Records from a collection:
[Start of Attachment]

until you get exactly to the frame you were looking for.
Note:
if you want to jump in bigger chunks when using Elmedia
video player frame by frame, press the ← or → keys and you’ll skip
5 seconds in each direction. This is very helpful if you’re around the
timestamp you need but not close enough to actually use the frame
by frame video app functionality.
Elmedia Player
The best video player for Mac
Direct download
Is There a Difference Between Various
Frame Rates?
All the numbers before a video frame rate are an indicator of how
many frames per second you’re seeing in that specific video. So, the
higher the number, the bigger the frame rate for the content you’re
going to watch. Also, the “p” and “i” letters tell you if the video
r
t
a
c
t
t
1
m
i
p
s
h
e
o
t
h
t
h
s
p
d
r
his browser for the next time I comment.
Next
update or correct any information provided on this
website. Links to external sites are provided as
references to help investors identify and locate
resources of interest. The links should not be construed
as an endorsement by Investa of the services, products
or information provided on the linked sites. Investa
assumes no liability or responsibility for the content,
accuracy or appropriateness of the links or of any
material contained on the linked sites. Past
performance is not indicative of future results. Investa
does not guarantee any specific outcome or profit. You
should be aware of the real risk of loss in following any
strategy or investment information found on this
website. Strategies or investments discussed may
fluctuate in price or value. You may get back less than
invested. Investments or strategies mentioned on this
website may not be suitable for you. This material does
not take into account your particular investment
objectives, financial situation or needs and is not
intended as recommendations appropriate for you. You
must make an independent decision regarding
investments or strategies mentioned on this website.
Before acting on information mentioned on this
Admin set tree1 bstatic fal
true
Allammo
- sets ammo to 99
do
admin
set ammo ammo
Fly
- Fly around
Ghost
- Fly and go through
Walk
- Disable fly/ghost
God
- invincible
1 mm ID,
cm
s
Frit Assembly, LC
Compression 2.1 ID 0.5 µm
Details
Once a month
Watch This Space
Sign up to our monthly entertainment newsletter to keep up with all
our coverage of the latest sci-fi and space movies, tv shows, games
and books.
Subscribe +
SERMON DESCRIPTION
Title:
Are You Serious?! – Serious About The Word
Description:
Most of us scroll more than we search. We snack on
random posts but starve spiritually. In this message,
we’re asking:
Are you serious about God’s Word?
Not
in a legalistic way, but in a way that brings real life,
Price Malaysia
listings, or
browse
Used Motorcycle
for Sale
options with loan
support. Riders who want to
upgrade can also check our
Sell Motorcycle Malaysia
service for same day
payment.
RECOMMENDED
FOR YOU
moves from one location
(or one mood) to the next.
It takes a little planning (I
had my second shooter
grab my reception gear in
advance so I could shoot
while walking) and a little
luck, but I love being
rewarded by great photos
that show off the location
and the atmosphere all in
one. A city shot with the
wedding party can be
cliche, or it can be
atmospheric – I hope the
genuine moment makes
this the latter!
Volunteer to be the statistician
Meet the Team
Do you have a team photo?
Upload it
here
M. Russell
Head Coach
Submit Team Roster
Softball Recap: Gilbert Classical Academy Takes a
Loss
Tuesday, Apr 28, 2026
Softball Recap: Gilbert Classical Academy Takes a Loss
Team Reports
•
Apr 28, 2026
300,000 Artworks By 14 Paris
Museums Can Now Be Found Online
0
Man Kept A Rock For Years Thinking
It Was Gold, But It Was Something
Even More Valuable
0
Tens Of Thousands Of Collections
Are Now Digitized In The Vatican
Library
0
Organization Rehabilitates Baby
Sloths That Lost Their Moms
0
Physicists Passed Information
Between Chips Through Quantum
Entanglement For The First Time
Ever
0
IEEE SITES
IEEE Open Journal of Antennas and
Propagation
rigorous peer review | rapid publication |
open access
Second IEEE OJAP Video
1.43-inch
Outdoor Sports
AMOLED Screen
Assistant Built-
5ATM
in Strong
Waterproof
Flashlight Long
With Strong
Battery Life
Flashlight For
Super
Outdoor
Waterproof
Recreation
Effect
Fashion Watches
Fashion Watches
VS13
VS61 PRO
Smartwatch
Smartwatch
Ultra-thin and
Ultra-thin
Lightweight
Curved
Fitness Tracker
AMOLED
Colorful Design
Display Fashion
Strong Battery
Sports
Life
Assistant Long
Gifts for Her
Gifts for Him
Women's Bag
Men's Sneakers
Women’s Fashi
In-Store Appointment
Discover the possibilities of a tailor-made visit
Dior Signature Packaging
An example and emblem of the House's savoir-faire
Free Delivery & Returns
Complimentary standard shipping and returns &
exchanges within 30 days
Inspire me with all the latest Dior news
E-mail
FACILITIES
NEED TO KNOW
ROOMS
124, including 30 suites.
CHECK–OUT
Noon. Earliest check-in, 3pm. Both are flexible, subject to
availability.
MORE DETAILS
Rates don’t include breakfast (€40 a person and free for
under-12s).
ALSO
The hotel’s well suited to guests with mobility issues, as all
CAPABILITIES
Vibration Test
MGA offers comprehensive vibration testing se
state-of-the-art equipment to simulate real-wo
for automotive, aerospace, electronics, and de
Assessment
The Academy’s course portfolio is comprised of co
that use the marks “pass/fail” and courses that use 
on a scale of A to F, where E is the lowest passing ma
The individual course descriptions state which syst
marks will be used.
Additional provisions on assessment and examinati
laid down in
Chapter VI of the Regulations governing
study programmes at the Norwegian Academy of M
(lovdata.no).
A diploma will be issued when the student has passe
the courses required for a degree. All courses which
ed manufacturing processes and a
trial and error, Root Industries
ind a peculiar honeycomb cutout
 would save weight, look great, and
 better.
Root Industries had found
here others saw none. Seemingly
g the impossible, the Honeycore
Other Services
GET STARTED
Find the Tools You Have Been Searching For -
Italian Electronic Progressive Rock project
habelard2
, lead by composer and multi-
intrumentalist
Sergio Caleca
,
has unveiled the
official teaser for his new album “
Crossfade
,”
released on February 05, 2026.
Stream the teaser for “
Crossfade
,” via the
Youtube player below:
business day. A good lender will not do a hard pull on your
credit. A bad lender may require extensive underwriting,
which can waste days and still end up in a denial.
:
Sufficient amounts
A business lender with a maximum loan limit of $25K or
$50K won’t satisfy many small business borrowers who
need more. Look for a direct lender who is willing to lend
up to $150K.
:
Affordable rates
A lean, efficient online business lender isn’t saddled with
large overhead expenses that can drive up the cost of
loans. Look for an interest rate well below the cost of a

[End of Attachment]

Task to complete »
For this exercise, copy every line of the data that holds "little".

Response box »
It takes a little planning (I
while walking) and a little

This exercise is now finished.